À l’approche de la deuxième réunion de haut niveau de l’Assemblée générale des Nations unies consacrée à la résistance antimicrobienne (RAM), une coalition de grands investisseurs, gérant un total de 13 000 milliards de dollars d’actifs, fait entendre sa voix. Ces investisseurs exigent des actions concrètes pour contrer une crise sanitaire croissante qui menace non seulement la santé mondiale mais aussi la stabilité économique. Cette déclaration marque un tournant dans la sensibilisation des acteurs économiques aux enjeux de la RAM.

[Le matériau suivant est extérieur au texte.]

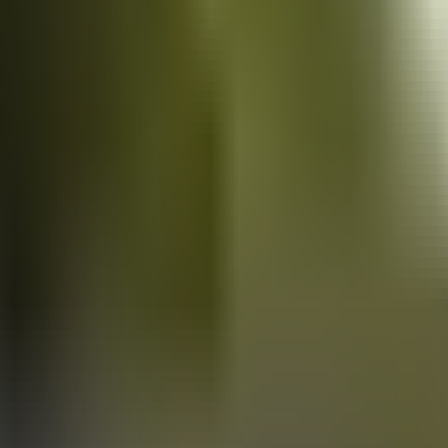
Vans
for sale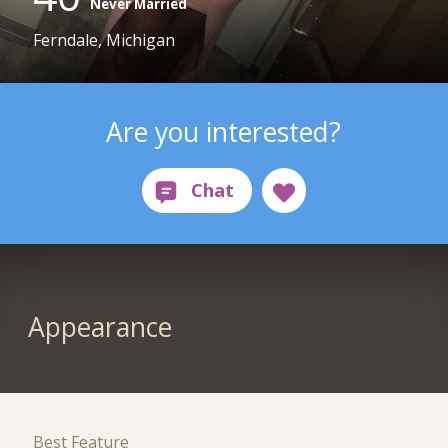
Never Married
Ferndale, Michigan
Are you interested?
Appearance
Best Feature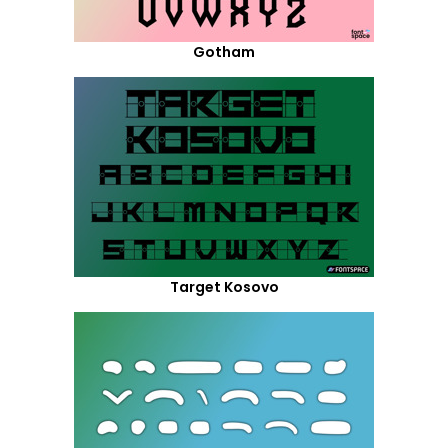
Gotham
Target Kosovo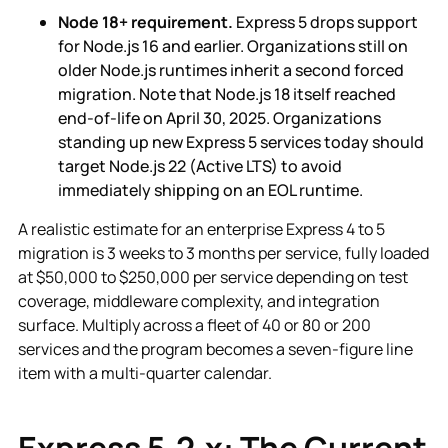
Node 18+ requirement.
Express 5 drops support
for Node.js 16 and earlier. Organizations still on
older Node.js runtimes inherit a second forced
migration. Note that Node.js 18 itself reached
end-of-life on April 30, 2025. Organizations
standing up new Express 5 services today should
target Node.js 22 (Active LTS) to avoid
immediately shipping on an EOL runtime.
A realistic estimate for an enterprise Express 4 to 5
migration is 3 weeks to 3 months per service, fully loaded
at $50,000 to $250,000 per service depending on test
coverage, middleware complexity, and integration
surface. Multiply across a fleet of 40 or 80 or 200
services and the program becomes a seven-figure line
item with a multi-quarter calendar.
Express 5.2.x: The Current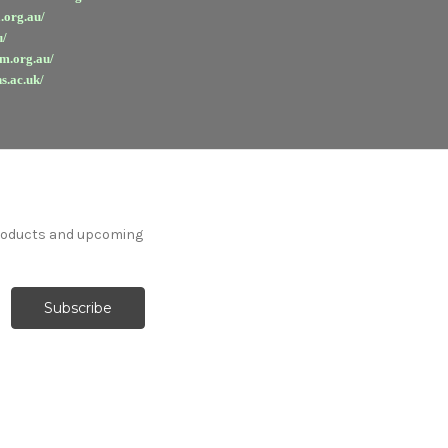
.org.au/
u/
em.org.au/
s.ac.uk/
products and upcoming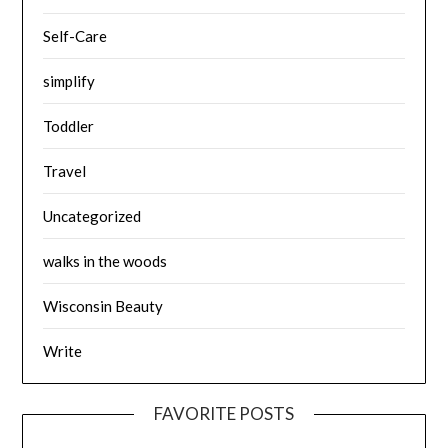
Self-Care
simplify
Toddler
Travel
Uncategorized
walks in the woods
Wisconsin Beauty
Write
FAVORITE POSTS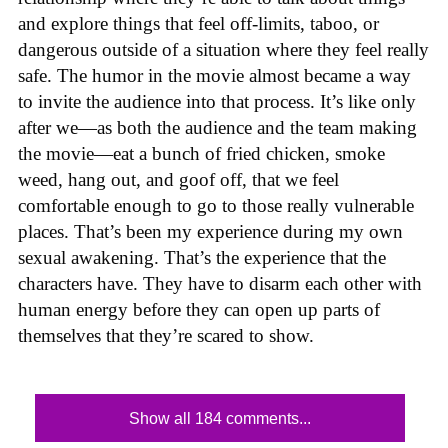
and explore things that feel off-limits, taboo, or
dangerous outside of a situation where they feel really
safe. The humor in the movie almost became a way
to invite the audience into that process. It’s like only
after we—as both the audience and the team making
the movie—eat a bunch of fried chicken, smoke
weed, hang out, and goof off, that we feel
comfortable enough to go to those really vulnerable
places. That’s been my experience during my own
sexual awakening. That’s the experience that the
characters have. They have to disarm each other with
human energy before they can open up parts of
themselves that they’re scared to show.
Show all 184 comments...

La résistance antimicrobienne : une crise mondiale
La résistance antimicrobienne, où les microbes développent des résistances aux traitements antibiotiques, est désormais reconnue comme une menace aussi grave que la crise financière de 2008 ou la pandémie de COVID-19. En 2019, la RAM a causé 1,27 million de décès, un chiffre supérieur à celui du VIH/SIDA et du paludisme combinés. Les projections sont alarmantes : sans intervention efficace, les coûts liés aux traitements et aux pertes de productivité pourraient atteindre 855 milliards de dollars par an d’ici 2035.
Impact sur les investissements
Les investisseurs soulignent que la RAM ne représente pas seulement une menace pour la santé publique mais aussi pour la sécurité financière des portefeuilles d’investissement. Jeremy Coller, fondateur et président de FAIRR, met en évidence le fait que les pratiques agricoles actuelles, notamment l’usage excessif d’antibiotiques dans l’élevage, exacerbent la crise et mettent en danger les rendements des investissements.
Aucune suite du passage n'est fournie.